Photo by Michael Cox

Part of MikeQ’s scene leading Qween Beat collective, New York’s Quest?onmarc has emerged over the past year as one of the ballroom world’s most enigmatic voices, emerging occasionally for haunted club transmissions and high energy, classic-meets-contemporary DJ sets. Punchy kick patterns and snappy snare arrangements meet cerebral synth work on efforts like “Starshower Ha” and “Penance”, tracks that balance off-kilter menace with linear club functionality to great effect. It’s a sound foregrounded in runway functionality, involving the full range of ballroom samples, but with an ear to sounds outside of the direct ballroom lineage, whether they be Jersey and Bmore Club or the feedback loop sounds of European crews like Gang Fatale, Night Slugs or Nervous Horizon. That approach is most apparent in Quest?onmarc mixes and DJ sets, a rampant inclusivity that effortlessly matches the greats ballroom producers of our time with a huge collection of up-and-coming artists from the tri-state area and beyond. Unreleased Byrell The Great tunes bump up against new material from DJ Haram, Lao, Schwarz and Toxe in an intoxticating deluge of rhythm, collage-style production techniques and unrelenting forward momentum.

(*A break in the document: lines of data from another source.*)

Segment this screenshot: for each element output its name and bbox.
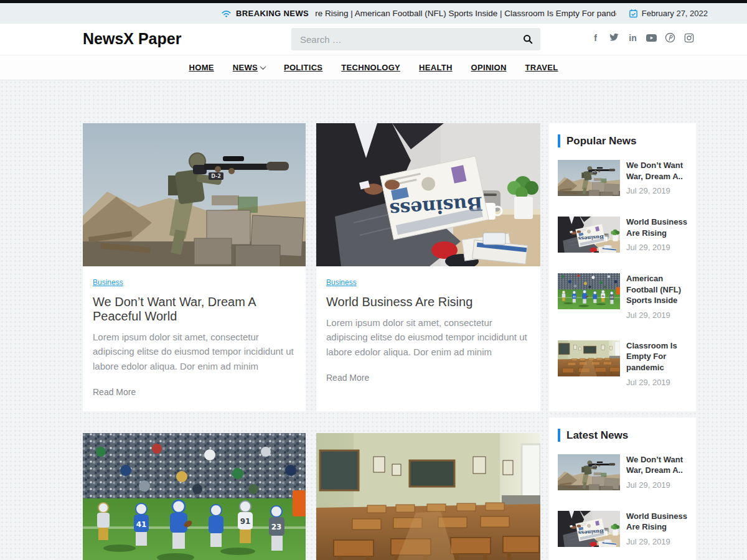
latest-item-war[interactable]: We Don’t Want War, Dream A.. Jul 29, 201… xyxy=(558,454,687,490)
sidebar: Popular News We Don’t Want War, Dream A.… xyxy=(549,123,696,560)
thumb-business xyxy=(558,217,620,253)
site-header: NewsX Paper f in xyxy=(0,24,747,55)
nav-item-travel[interactable]: TRAVEL xyxy=(525,63,558,72)
search-icon xyxy=(523,34,533,44)
instagram-icon[interactable] xyxy=(684,32,694,43)
popular-item-title[interactable]: American Football (NFL) Sports Inside xyxy=(626,273,687,306)
latest-item-title[interactable]: We Don’t Want War, Dream A.. xyxy=(626,454,687,476)
site-logo[interactable]: NewsX Paper xyxy=(83,30,181,48)
thumb-soldier xyxy=(558,160,620,196)
article-image-football[interactable] xyxy=(83,433,306,560)
latest-news-heading: Latest News xyxy=(558,429,687,442)
popular-item-football[interactable]: American Football (NFL) Sports Inside Ju… xyxy=(558,273,687,320)
latest-item-date: Jul 29, 2019 xyxy=(626,480,687,490)
latest-news-panel: Latest News We Don’t Want War, Dream A..… xyxy=(549,418,696,560)
popular-item-classroom[interactable]: Classroom Is Empty For pandemic Jul 29, … xyxy=(558,340,687,387)
facebook-icon[interactable]: f xyxy=(590,32,601,43)
breaking-news-bar: BREAKING NEWS re Rising | American Footb… xyxy=(0,3,747,24)
article-grid: Business We Don’t Want War, Dream A Peac… xyxy=(83,123,540,560)
popular-item-title[interactable]: World Business Are Rising xyxy=(626,217,687,238)
twitter-icon[interactable] xyxy=(609,32,619,43)
article-card-classroom xyxy=(316,433,540,560)
popular-item-business[interactable]: World Business Are Rising Jul 29, 2019 xyxy=(558,217,687,253)
article-title[interactable]: We Don’t Want War, Dream A Peaceful Worl… xyxy=(93,295,296,324)
article-card-war: Business We Don’t Want War, Dream A Peac… xyxy=(83,123,306,411)
breaking-news-label: BREAKING NEWS xyxy=(236,9,309,18)
pinterest-icon[interactable] xyxy=(665,32,675,43)
search-bar xyxy=(291,28,540,50)
calendar-icon xyxy=(629,9,638,18)
nav-item-technology[interactable]: TECHNOLOGY xyxy=(341,63,400,72)
nav-item-home[interactable]: HOME xyxy=(189,63,214,72)
nav-item-health[interactable]: HEALTH xyxy=(419,63,453,72)
latest-item-title[interactable]: World Business Are Rising xyxy=(626,511,687,533)
read-more-link[interactable]: Read More xyxy=(93,387,136,397)
latest-item-business[interactable]: World Business Are Rising Jul 29, 2019 xyxy=(558,511,687,547)
thumb-football xyxy=(558,273,620,309)
read-more-link[interactable]: Read More xyxy=(326,373,369,383)
social-links: f in xyxy=(590,32,694,43)
current-date: February 27, 2022 xyxy=(642,9,708,18)
page: BREAKING NEWS re Rising | American Footb… xyxy=(0,0,747,560)
content-area: Business We Don’t Want War, Dream A Peac… xyxy=(0,80,747,560)
broadcast-icon xyxy=(221,9,232,18)
popular-item-title[interactable]: Classroom Is Empty For pandemic xyxy=(626,340,687,373)
thumb-soldier xyxy=(558,454,620,490)
article-title[interactable]: World Business Are Rising xyxy=(326,295,530,309)
article-excerpt: Lorem ipsum dolor sit amet, consectetur … xyxy=(326,315,530,359)
popular-item-date: Jul 29, 2019 xyxy=(626,186,687,195)
popular-item-date: Jul 29, 2019 xyxy=(626,378,687,387)
latest-item-date: Jul 29, 2019 xyxy=(626,537,687,546)
popular-item-date: Jul 29, 2019 xyxy=(626,243,687,252)
category-link[interactable]: Business xyxy=(93,278,123,287)
chevron-down-icon xyxy=(260,63,266,70)
article-card-business: Business World Business Are Rising Lorem… xyxy=(316,123,540,411)
search-input[interactable] xyxy=(291,34,515,45)
nav-item-news[interactable]: NEWS xyxy=(233,63,265,72)
search-button[interactable] xyxy=(515,34,540,44)
nav-item-politics[interactable]: POLITICS xyxy=(284,63,322,72)
popular-news-panel: Popular News We Don’t Want War, Dream A.… xyxy=(549,123,696,411)
popular-news-heading: Popular News xyxy=(558,134,687,147)
article-card-football xyxy=(83,433,306,560)
popular-item-title[interactable]: We Don’t Want War, Dream A.. xyxy=(626,160,687,182)
youtube-icon[interactable] xyxy=(646,32,657,43)
thumb-business xyxy=(558,511,620,547)
breaking-news-group: BREAKING NEWS re Rising | American Footb… xyxy=(221,9,616,18)
news-ticker[interactable]: re Rising | American Football (NFL) Spor… xyxy=(315,9,616,18)
popular-item-date: Jul 29, 2019 xyxy=(626,310,687,320)
category-link[interactable]: Business xyxy=(326,278,357,287)
article-image-business[interactable] xyxy=(316,123,540,266)
article-excerpt: Lorem ipsum dolor sit amet, consectetur … xyxy=(93,330,296,373)
thumb-classroom xyxy=(558,340,620,376)
main-nav: HOME NEWS POLITICS TECHNOLOGY HEALTH OPI… xyxy=(0,55,747,80)
linkedin-icon[interactable]: in xyxy=(627,32,638,43)
article-image-classroom[interactable] xyxy=(316,433,540,560)
article-image-soldier[interactable] xyxy=(83,123,306,266)
popular-item-war[interactable]: We Don’t Want War, Dream A.. Jul 29, 201… xyxy=(558,160,687,196)
nav-item-opinion[interactable]: OPINION xyxy=(471,63,507,72)
date-display: February 27, 2022 xyxy=(629,9,708,18)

Astral Plane Mix 134 — our final entry of the year — is no different, an insatiably fun 75 minute blast with the potential to move the most jaded listeners. Unreleased material from Rizzla, Byrell The Great, Ash B., JX Cannon and MikeQ & DJ Fade collides with anthemic efforts from Helix, TD_Nasty, Kush Jones, Angel X and DJ J Heat, the result a brilliant confluence of ballroom, club and footwork’s most vital ideas. Raw, punchy drums form the backbone of Quest?onmarc’s work, but the mix is polished and tracks are blended together in a seamless manner more likely to be found in a techno set. Of course, there’s still plenty of bombast, but Quest?onmarc’s approach to DJing tends to put the whole of the session above individual tracks. Without an official release out yet, Quest?onmarc is still a relatively unknown entity and 2017 is going to be an intriguing year for this multifaceted artist. Hit the jump for the full track list and be sure to check out fellow Qween Beat member Byrell The Great’s Astral Plane Mix from August.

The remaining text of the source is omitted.